Alternative Orthotic Management of the Spine in Children with Severe Spinal Muscular Atrophy

Scott M. Savage, CPO


Orthotically treating the severely involved SMA child for spinal deformity can be quite a challenge for the orthotist. Bracing has historically been the most conservative form of treatment but with poor results. Circumferential orthosis designs compress and limit thoracic and abdominal expansion required for maintaining the patient's VC (Vital Capacity or lung volume). Also, studies have shown that the curvatures will inevitable increase by a mean of twelve degrees annually despite intervention. For those reasons, spinal instrumentation with fusion has become the treatment of choice to address this problem. However, there are a small population of SMA patients in which surgery is not an option. Attempts are usually made to place them in spinal orthoses of limited tolerance or seating systems which may not fully provide optimal positioning and support required for comfort and function. With these factors in consideration, an alternative approach to orthotically managing severe SMA scoliosis without limiting the patient's VC will be presented.

Three subtypes of this disease have been identified in the literature; type I (acute infantile), type II (chronic infantile), and type III (chronic juvenile). The focus of this discussion will concern the type I group. Regardless of the type of SMA a person may have, expiration usually results from secondary complications affiliated with pulmonary insufficiency. This insufficiency lowers the individual's VC.

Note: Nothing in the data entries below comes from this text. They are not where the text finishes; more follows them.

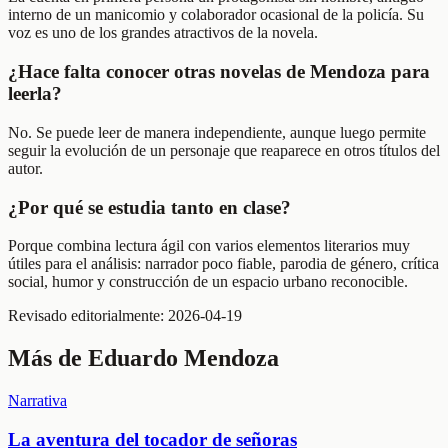
interno de un manicomio y colaborador ocasional de la policía. Su
voz es uno de los grandes atractivos de la novela.
¿Hace falta conocer otras novelas de Mendoza para
leerla?
No. Se puede leer de manera independiente, aunque luego permite
seguir la evolución de un personaje que reaparece en otros títulos del
autor.
¿Por qué se estudia tanto en clase?
Porque combina lectura ágil con varios elementos literarios muy
útiles para el análisis: narrador poco fiable, parodia de género, crítica
social, humor y construcción de un espacio urbano reconocible.
Revisado editorialmente:
2026-04-19
Más de
Eduardo Mendoza
Narrativa
La aventura del tocador de señoras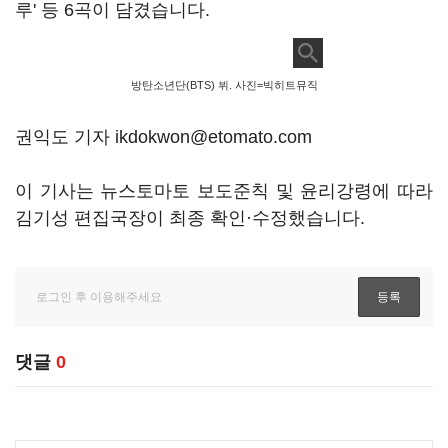
루' 등 6곡이 담겼습니다.
방탄소년단(BTS) 뷔. 사진=빅히트뮤직
권익도 기자 ikdokwon@etomato.com
이 기사는 뉴스토마토 보도준칙 및 윤리강령에 따라
김기성 편집국장이 최종 확인·수정했습니다.
댓글
0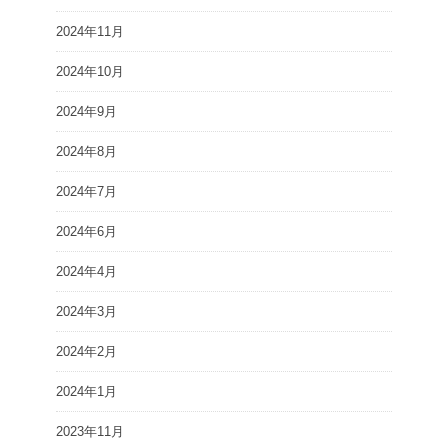
2024年11月
2024年10月
2024年9月
2024年8月
2024年7月
2024年6月
2024年4月
2024年3月
2024年2月
2024年1月
2023年11月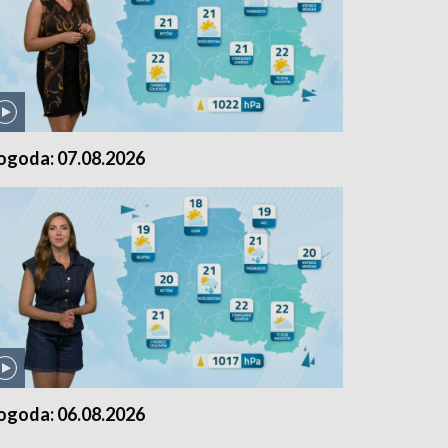
ogoda: 07.08.2026
ogoda: 06.08.2026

Factors influencing the VC deficit may be general respiratory weakness, lack of pulmonary expansion due to decreased chest wall movement, decreased pulmonary volume, deformity of the chest wall, and scoliosis. Respiratory infections are common and each are considered life threatening. Scoliosis occurs in 90% of SMA cases and 60% of these are paralytic in pattern. Rapid progression of the curve is the norm. Orthoses commonly used in treating this population include corsets, various total contact TLSO designs, and for historical purposes the TSO or thoracic suspension orthosis. Unfortunately, use of circumferential spinal orthoses has a major impact on the patient's already limited VC. The study published by Noble-Jamieson, et'al. did reveal that of sixteen neuromuscular patients with circumferential TLSO's there was mean decrease in VC of twenty two per cent. Seven of those sixteen had greater than twenty five percent decrease in their VC. From experience, restriction of pulmonary function typically leads to rejection of the orthosis. Surgical intervention does seem to be the answer to this population's problems. Spinal instrumentation can maintain VC status, increase comfort, independence, and cosmesis and eliminates the need for bracing. Unfortunately not all severe type I SMA are surgical candidates.

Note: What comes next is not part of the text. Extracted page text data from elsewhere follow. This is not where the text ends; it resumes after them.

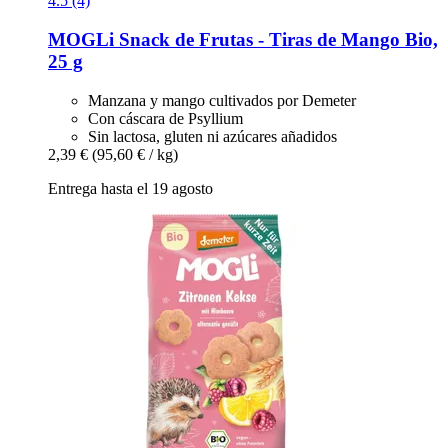
4.5 (4)
MOGLi
Snack de Frutas -​ Tiras de Mango Bio,
25 g
Manzana y mango cultivados por Demeter
Con cáscara de Psyllium
Sin lactosa, gluten ni azúcares añadidos
2,39 €
(95,60 € / kg)
Entrega hasta el 19 agosto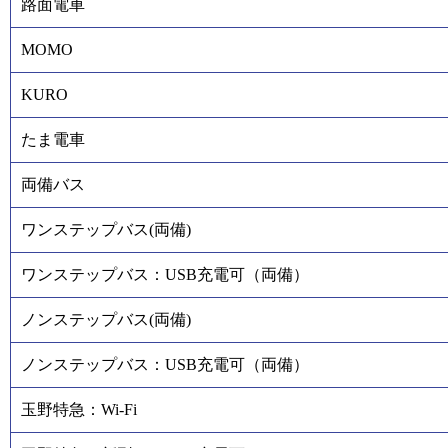
路面電車
MOMO
KURO
たま電車
両備バス
ワンステップバス(両備)
ワンステップバス：USB充電可（両備）
ノンステップバス(両備)
ノンステップバス：USB充電可（両備）
玉野特急：Wi-Fi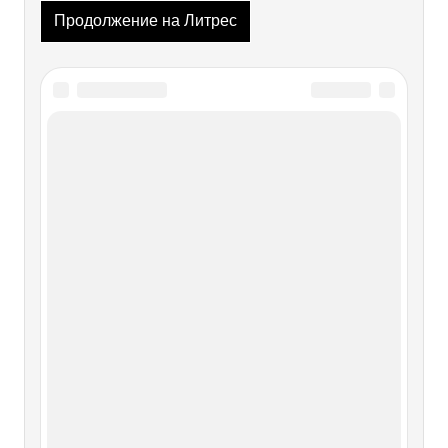
Продолжение на Литрес
Читайте также
КАФКА В КОНТЕКСТЕ
КУЛЬТУРЫ ПРОДОЛЖЕНИЕ
КАФКА В КОНТЕКСТЕ КУЛЬТУРЫ ПРОДОЛЖЕНИЕ
Я увожу к отверженным селеньям, Я увожу сквозь
вековечный стон, Я увожу к погибшим поколеньям.
Данте Кафка — это сверхчеловеческий протест против
нечеловечности, протест, восходящий к скепсису
Аристофана, Лукиана, Данте,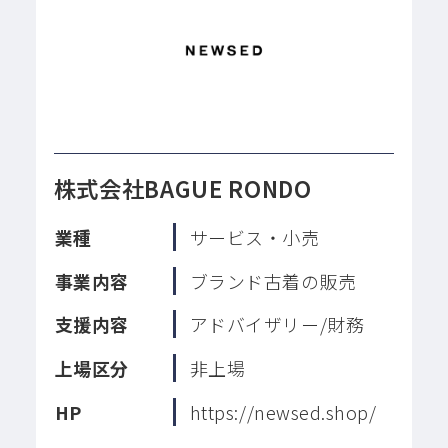
株式会社BAGUE RONDO
業種
サービス・小売
事業内容
ブランド古着の販売
支援内容
アドバイザリー/財務
上場区分
非上場
HP
https://newsed.shop/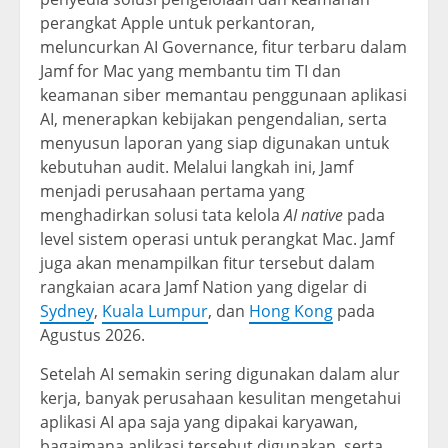
perangkat Apple untuk perkantoran,
meluncurkan AI Governance, fitur terbaru dalam
Jamf for Mac yang membantu tim TI dan
keamanan siber memantau penggunaan aplikasi
AI, menerapkan kebijakan pengendalian, serta
menyusun laporan yang siap digunakan untuk
kebutuhan audit. Melalui langkah ini, Jamf
menjadi perusahaan pertama yang
menghadirkan solusi tata kelola
AI native
pada
level sistem operasi untuk perangkat Mac. Jamf
juga akan menampilkan fitur tersebut dalam
rangkaian acara Jamf Nation yang digelar di
Sydney
,
Kuala Lumpur
, dan
Hong Kong
pada
Agustus 2026.
Setelah AI semakin sering digunakan dalam alur
kerja, banyak perusahaan kesulitan mengetahui
aplikasi AI apa saja yang dipakai karyawan,
bagaimana aplikasi tersebut digunakan, serta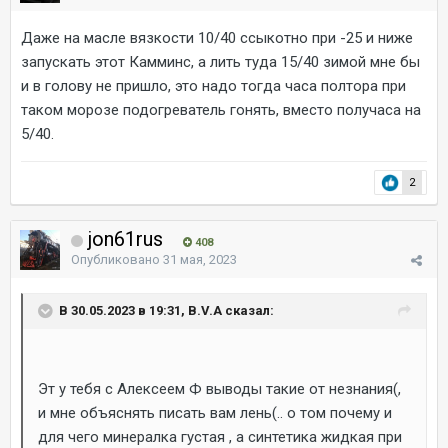
Даже на масле вязкости 10/40 ссыкотно при -25 и ниже
запускать этот Камминс, а лить туда 15/40 зимой мне бы
и в голову не пришло, это надо тогда часа полтора при
таком морозе подогреватель гонять, вместо получаса на
5/40.
2
jon61rus
408
Опубликовано
31 мая, 2023
В 30.05.2023 в 19:31, B.V.A сказал:
Эт у тебя с Алексеем Ф выводы такие от незнания(,
и мне объяснять писать вам лень(.. о том почему и
для чего минералка густая , а синтетика жидкая при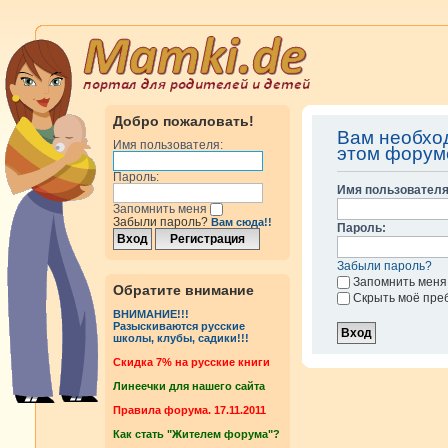
Добро пожаловать!
Вам необхо
Имя пользователя:
этом форум
Пароль:
Имя пользователя
Запомнить меня
Забыли пароль?
Вам сюда!!
Пароль:
Забыли пароль?
Запомнить меня
Обратите внимание
Скрыть моё пре
ВНИМАНИЕ!!!
Разыскиваются русские
школы, клубы, садики!!!
Cкидка 7% на русские книги
Линеечки для нашего сайта
Правила форума. 17.11.2011
Как стать "Жителем форума"?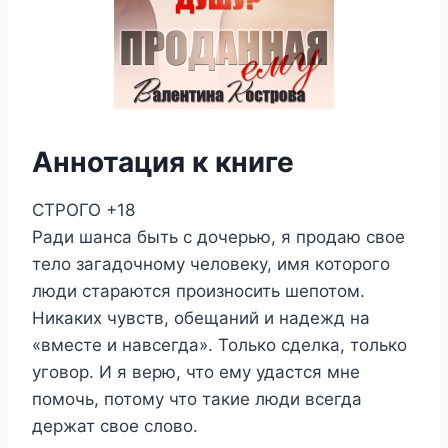
Аннотация к книге
СТРОГО +18
Ради шанса быть с дочерью, я продаю свое
тело загадочному человеку, имя которого
люди стараются произносить шепотом.
Никаких чувств, обещаний и надежд на
«вместе и навсегда». Только сделка, только
уговор. И я верю, что ему удастся мне
помочь, потому что такие люди всегда
держат свое слово.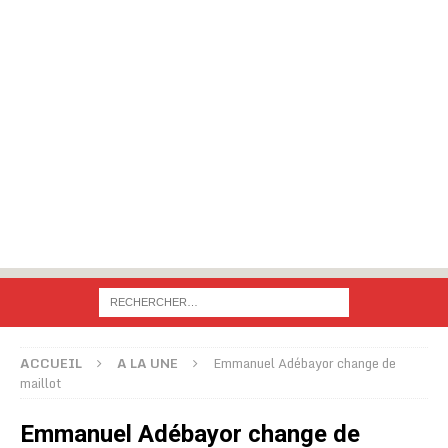
ACCUEIL
A LA UNE
Emmanuel Adébayor change de
maillot
Emmanuel Adébayor change de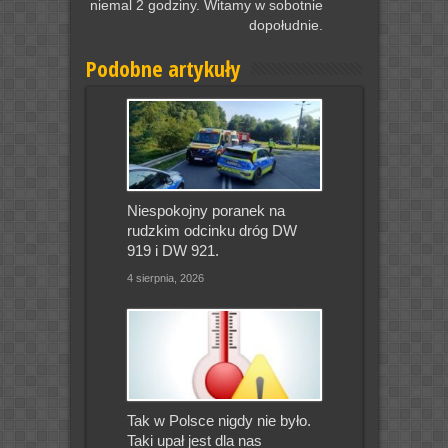
niemal 2 godziny. Witamy w sobotnie
dopołudnie.
Podobne artykuły
Niespokojny poranek na
rudzkim odcinku dróg DW
919 i DW 921.
4 sierpnia, 2026
Tak w Polsce nigdy nie było.
Taki upał jest dla nas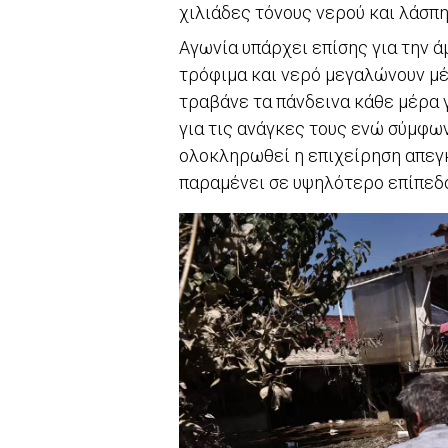
χιλιάδες τόνους νερού και λάσπη
Αγωνία υπάρχει επίσης για την 
τρόφιμα και νερό μεγαλώνουν μέρ
τραβάνε τα πάνδεινα κάθε μέρα 
για τις ανάγκες τους ενώ σύμφων
ολοκληρωθεί η επιχείρηση απεγ
παραμένει σε υψηλότερο επίπεδο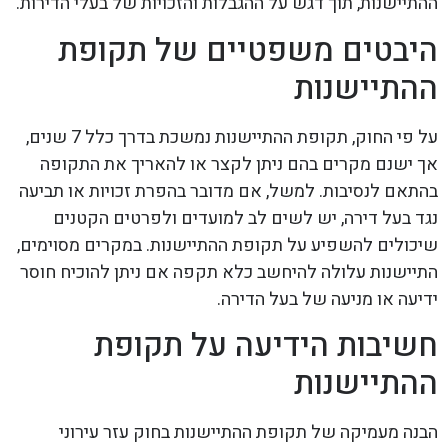
ההתיישנות, תוך דגש על ההגבלות והזכויות של בעלי הדירות.
היבטים משפטיים של תקופת
ההתיישנות
על פי החוק, תקופת ההתיישנות נמשכת בדרך כלל 7 שנים,
אך ישנם מקרים בהם ניתן לקצר או להאריך את התקופה
בהתאם לנסיבות. למשל, אם מדובר בהפרת זכויות או תביעה
נגד בעל דירה, יש לשים לב למועדים ולפרטים הקטנים
שיכולים להשפיע על תקופת ההתיישנות. במקרים מסוימים,
התיישנות עלולה להיחשב כלא תקפה אם ניתן להוכיח חוסר
ידיעה או מניעה של בעל הדירה.
חשיבות הידיעה על תקופת
ההתיישנות
הבנה מעמיקה של תקופת ההתיישנות בחוק עזר עירוני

The most severely involved SMA patients, such as the acute or chronic infantile, tend to have extremely poor VC status initially and surgical intervention would compromise this even more. Skeletal immaturity or osteopenic structures render a spine in which effective instrumentation may not be possible. Their curvatures are quite high in magnitude and are associated with rotary components and pelvic obliquity's which are rigid in nature. Tolerance of circumferential compression and aggressive corrective forces associated with standard TLSO use are very limited. Seating systems may not fully address optimal positioning or comfort. Presented with this type of patient, the orthotist must examine the goals specific to this population. These include improved positioning in space while maintaining or increasing ADL function, providing comfort, and delaying further progression of the spinal deformity. With these factors in consideration an alternative approach to orthoti-cally managing the severe SMA patient will be presented.

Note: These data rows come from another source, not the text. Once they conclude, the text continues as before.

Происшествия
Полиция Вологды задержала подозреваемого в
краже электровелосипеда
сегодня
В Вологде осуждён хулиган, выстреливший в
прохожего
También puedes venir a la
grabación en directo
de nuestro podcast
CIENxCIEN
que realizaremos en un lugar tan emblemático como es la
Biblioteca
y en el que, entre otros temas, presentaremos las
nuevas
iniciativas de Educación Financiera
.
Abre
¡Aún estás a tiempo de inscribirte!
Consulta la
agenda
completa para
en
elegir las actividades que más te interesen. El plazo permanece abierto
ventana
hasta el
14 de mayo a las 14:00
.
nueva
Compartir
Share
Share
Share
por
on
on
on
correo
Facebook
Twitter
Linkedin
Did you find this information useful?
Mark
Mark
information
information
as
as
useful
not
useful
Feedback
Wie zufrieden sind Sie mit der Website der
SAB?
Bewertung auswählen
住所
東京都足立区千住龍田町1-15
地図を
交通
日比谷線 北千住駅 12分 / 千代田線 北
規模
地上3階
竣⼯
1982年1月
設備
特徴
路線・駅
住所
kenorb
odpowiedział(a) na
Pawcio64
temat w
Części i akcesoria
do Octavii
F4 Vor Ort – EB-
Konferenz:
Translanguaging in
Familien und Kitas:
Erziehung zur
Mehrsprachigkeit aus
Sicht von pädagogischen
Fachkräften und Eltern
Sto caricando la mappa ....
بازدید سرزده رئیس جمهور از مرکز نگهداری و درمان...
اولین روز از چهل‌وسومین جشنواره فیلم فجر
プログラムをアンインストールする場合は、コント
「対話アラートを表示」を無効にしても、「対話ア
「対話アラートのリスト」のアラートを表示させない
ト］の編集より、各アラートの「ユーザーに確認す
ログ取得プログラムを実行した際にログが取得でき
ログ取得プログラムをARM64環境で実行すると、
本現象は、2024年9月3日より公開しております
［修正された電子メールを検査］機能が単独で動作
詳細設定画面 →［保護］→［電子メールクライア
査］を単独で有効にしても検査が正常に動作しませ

The SMA-TLSO is essentially a posterior shell TLSO which wraps anteriorly but not completely. It utilizes the standard 3-4 point force systems associated with more conventional TLSO's but does not incorporate abdominal compression or increase in hydrostatic pressure. It is designed to lock into the pelvis by gripping the waist and encompassing the ASIS's anteriorly, maintaining the spine in as much correction as tolerated by the patient, and applying an infra-axillary stabilizing force opposite the convexity of the curve. Suspension is achieved from flexible abdominal and chest traps.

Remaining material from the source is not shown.